Talk is Cheap: Rampant speculation continues over who Obama will (or will not) choose as his VP running mate.  It’s Biden! Bayh is out! Mehh.  The papers are saying the announcement will come anywhere from 10 minutes ago to Thursday.  Many in the media seem to agree that Obama-rama laid a turd in his chapel date with McCain.  It’s Bush v. Kerry all over again!  The Simpleton v.
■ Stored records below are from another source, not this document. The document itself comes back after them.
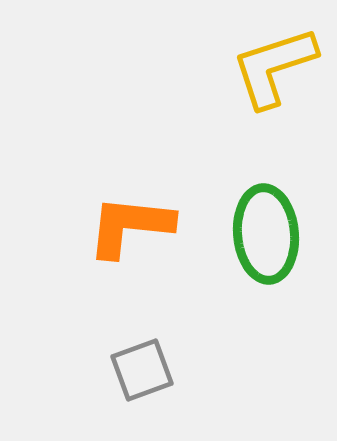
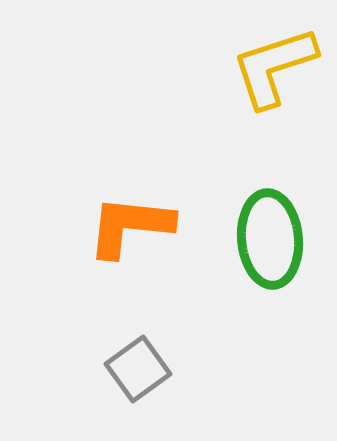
green ellipse: moved 4 px right, 5 px down
gray square: moved 4 px left, 1 px up; rotated 16 degrees counterclockwise
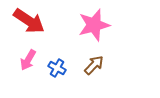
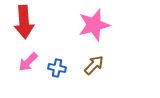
red arrow: moved 5 px left, 1 px down; rotated 52 degrees clockwise
pink arrow: moved 2 px down; rotated 15 degrees clockwise
blue cross: rotated 18 degrees counterclockwise
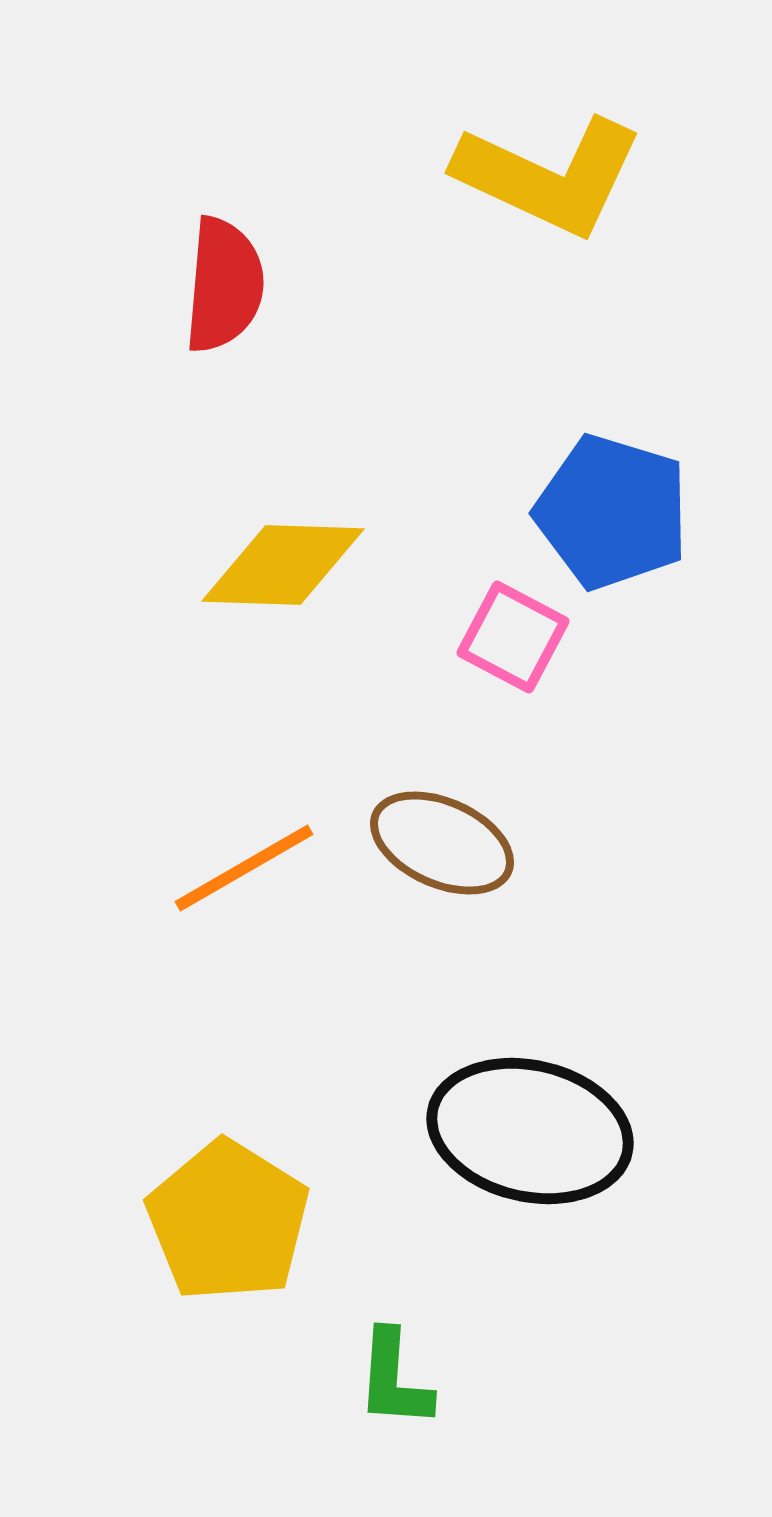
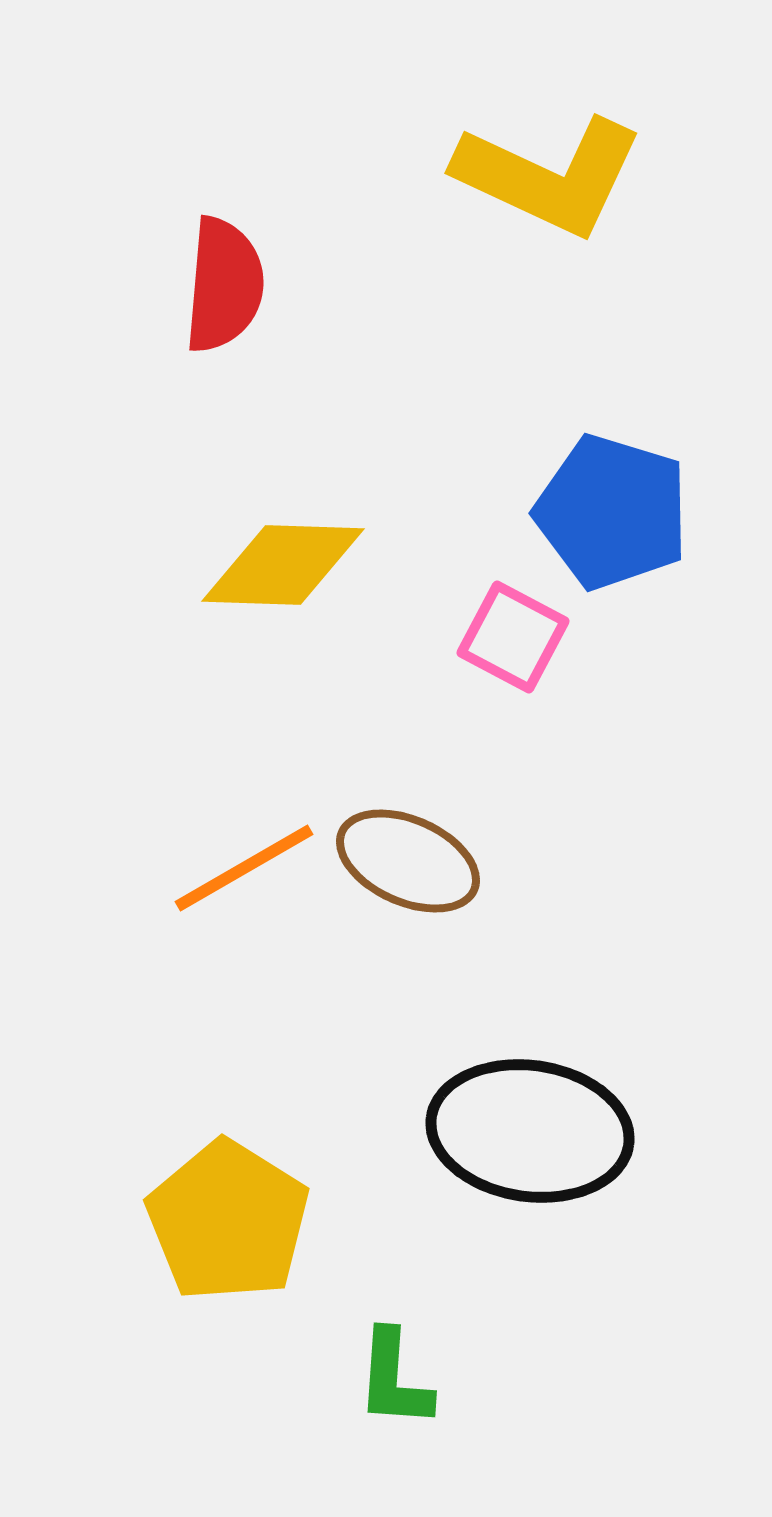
brown ellipse: moved 34 px left, 18 px down
black ellipse: rotated 5 degrees counterclockwise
The Meanderer.  Lowest common denomiator wins.  I’m just waiting on that text from Obama telling me who it is (OMG, J-Bid 4 VP!).  Until then, I’ll be snoozing in my cone of silence.

The Bat Has Legs: The Dark Knight was finally toppled by Ben Stiller’s Hollywood send-up Tropic Thunder after surpassing Star Wars as the second highest-grossing film of all time, all while spending 5 weeks on top of the weekend box office charts.  The film’s tally stands at roughly $471 million, meaning it still has $130 million to go to catch that boat movie.  And of course, all of these feats are measured in crappy, 2008 dollars, which we all know couldn’t buy you a small fries at Mickey D’s (in Zaire).  Also, no line in Knight can hold a candle to Jack’s “This town needs an enema!”  Truer words have never been spoken, Jack.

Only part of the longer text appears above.